Infrared divergent logarithms also arise in this case from the
final term in the propagator, while the other contributions actually
contribute at next-to-next-to leading order, which in this case is
$O(1/Q^2)$. After a lengthy calculation, we obtain the following
contributions to $\Pi$,
\be
 \Pi(Q^2)_{NLO}^{(c)} & = & \frac{\ov{\th}m_*}{64\pi^2}\langle \ov{q}q\rangle
      \{\tilde{F}\si,\gsl q\}
   \left[(\beta-1)^2e_d(2\ka+\xi)\left(\ln\frac{Q^2}{\mu_{IR}^2}
       -1\right)\frac{1}{Q^2}\right. \nonumber \\
   &&\!\!\!\!\!\!\!\!\!\!\!\!\!\!\!\!\!\!\!\!\!\!\!\!\!\left.
   \frac{\xi}{2}\left((4\beta^2-4\beta+2)e_d+(3\beta^2+2\beta+1)e_u
     \right)\frac{1}{Q^2}\cdots\right],
\ee
where we have checked that the unphysical $\th_G-\th_q$ logarithmic
terms are cancelled by mixing with $(i_1,i_2)$, while we have
simply used the ``gauge'' $\th_G=\th_q$ to evaluate the $O(1/Q^2)$ terms
as these will turn out in fact to be numerically insignificant. 
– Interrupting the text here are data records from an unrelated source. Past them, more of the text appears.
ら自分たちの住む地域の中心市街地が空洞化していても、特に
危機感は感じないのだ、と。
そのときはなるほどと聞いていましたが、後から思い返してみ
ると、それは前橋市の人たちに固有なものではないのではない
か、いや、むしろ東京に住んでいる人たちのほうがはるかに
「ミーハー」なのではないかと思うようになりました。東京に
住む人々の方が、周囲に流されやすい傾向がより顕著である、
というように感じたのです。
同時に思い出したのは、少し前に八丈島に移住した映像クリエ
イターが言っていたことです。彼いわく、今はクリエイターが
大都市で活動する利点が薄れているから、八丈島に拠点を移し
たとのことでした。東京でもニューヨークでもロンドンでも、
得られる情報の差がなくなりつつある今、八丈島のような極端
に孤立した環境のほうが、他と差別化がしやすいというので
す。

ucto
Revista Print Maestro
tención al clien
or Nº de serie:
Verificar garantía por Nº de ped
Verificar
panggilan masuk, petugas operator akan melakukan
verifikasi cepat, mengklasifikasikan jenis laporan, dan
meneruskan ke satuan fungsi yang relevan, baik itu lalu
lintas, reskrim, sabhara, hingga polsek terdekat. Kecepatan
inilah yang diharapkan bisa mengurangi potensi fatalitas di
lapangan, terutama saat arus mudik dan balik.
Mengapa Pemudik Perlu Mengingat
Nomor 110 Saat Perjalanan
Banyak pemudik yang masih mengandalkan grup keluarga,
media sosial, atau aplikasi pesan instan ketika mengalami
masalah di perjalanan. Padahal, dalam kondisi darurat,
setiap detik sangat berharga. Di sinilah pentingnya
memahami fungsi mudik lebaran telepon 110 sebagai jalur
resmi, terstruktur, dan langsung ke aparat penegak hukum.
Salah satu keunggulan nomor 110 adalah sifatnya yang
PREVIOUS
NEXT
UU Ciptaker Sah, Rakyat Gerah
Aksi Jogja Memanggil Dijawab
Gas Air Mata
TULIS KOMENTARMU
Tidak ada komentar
Putting all the pieces together, we
present the final result for the OPE structure arising from
diagrams (a), (b), and (c) in Fig.~2,
\be
 \Pi(Q^2) & = & -\frac{\ov{\th}m_*}{64\pi^2}\langle \ov{q}q\rangle
      \{\tilde{F}\si,\gsl q\}
   \left[\ch(\beta+1)^2(4e_d-e_u)\ln \frac{\La^2}{Q^2}\right. \nonumber \\
   &&  
    -4(\beta-1)^2e_d\left(1+\frac{1}{4}(2\ka+\xi)\right)
     \left(\ln\frac{Q^2}{\mu_{IR}^2}
       -1\right)\frac{1}{Q^2} \nonumber \\
   && \left.
  - \frac{\xi}{2}\left((4\beta^2-4\beta+2)e_d+(3\beta^2+2\beta+1)e_u
     \right)\frac{1}{Q^2}\cdots\right].
\label{ope}
\ee
This is our final result for the OPE, and we shall
analyze the resulting sum rule obtained by equating this result with the
phenomenological parametrization discussed in Section 2, in the next
section.

However, before turning to this analysis, we shall first make some
comments regarding additional contributions that we have ignored.
Some additional classes of diagrams are shown in Fig.~3.

%%%%%%%%%%%%%%%%%%%%%%%
\begin{figure}
 \centerline{%
   \psfig{file=neutron3.eps,width=8.5cm,angle=0}%
         }
\vspace{0.1in}
 \caption{Additional subleading contributions to the OPE.}
\end{figure}
%%%%%%%%%%%%%%%%%%%%%%%

\noindent Naively, the diagram in Fig.~3(a) is loop suppressed relative
to the contributions we have considered. This loop suppression is, however,
fictitious as this diagram is proportional to the vacuum correlator 
$\alpha_s(4\pi)^{-1}\int d^4 x \langle 0|(G\tilde G),(G\tilde G)|0 \rangle$
which is the same as 
$\int d^4 x \langle 0|(G\tilde G), m_*\ov{q}q|0\rangle$.
Nonetheless, we find in practice that all such contributions vanish.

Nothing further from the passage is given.